Robots.txt should not be used to ban large portions of your site

robots.txt must not be used to ban large portions of your site. Even if you ban significant portions of your site, search engine spiders may mark your site as “forbidden” in general and simply stop spidering your site as often.

This is the first time that I encounter such theory. In general search engines push towards cleaner internet. They want you to organize your website so they can index less and provide more. It is all about resource preservation. So I doubt that this theory has real facts behind it.

I agree with Jack. Let Google have free rein to crawl all over your site and index as much or as little of your site as it wants to. Yes, by all means use robots.txt and rel=nofollow to block off areas of the site that won’t make sense to search engines or as landing pages, but apart from that let Google decide how it wants to deal with your site and you are likely to better than if you try to dictate or second-guess too much.
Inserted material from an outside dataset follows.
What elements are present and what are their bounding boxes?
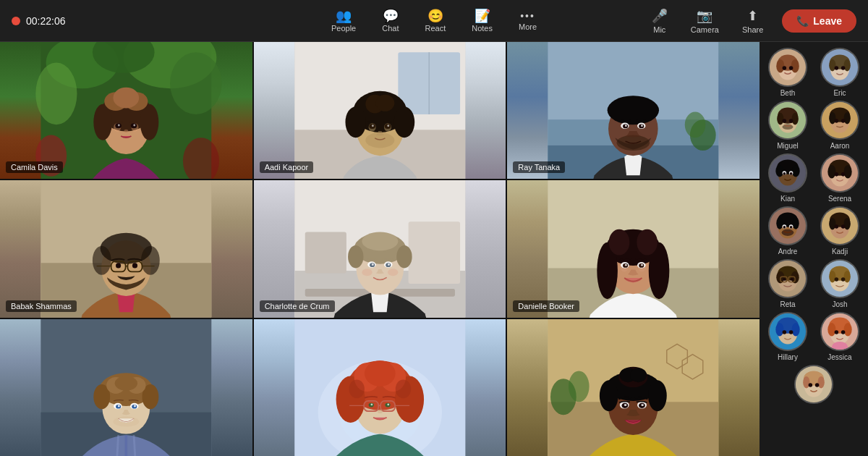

This is a misconception. Search engines will continue to crawl you site–just not the pages/paths you disallow.

The problem is that you might inadvertently close off a route they were using to get to pages that you want them to crawl. The more restrictions you put into place as to where they can and can’t go, the bigger the risk that they won’t be able to quickly and effectively crawl the areas of the site that you want them to.

Its up to you whether you want to disallow the search engine to crawl your major part of website by using robots.txt or not. If you are using robots.txt to disallow large number of pages/directories, it will slow down the crawler. You can use the Meta tags to block the Google Crawler from indexing your website too.

I would have to disagree. Lets assume you run complex software where you want to disable various sections that have no particular weight to any content. This way you save your resources as well.
For example this is Sitepoint robots.txt

User-agent: *
Disallow: /search
Disallow: /member
Disallow: /private
Disallow: /sendmessage
Disallow: /report
Disallow: /postings
Disallow: /editpost
Disallow: /newreply
Disallow: /showpost
Disallow: /online

User-agent: BoardTracker
Disallow: /

That’s what I meant by “by all means use robots.txt and rel=nofollow to block off areas of the site that won’t make sense to search engines” … areas of the site that you can only use when logged in don’t make sense to search engines so they don’t need access to it.

Well my experience is different. I have blocked 75% links of my website i.e I have four languages and out of these my site is only ready for english. I just cant allow Google to crawl my other 3 language pages as if it does it does it drop rank of my english version site as I am using Google translator for most my pages.

Google still needs to improve and above all its bot so we cant trust it and have to make sure it should not see anything which it does not understand.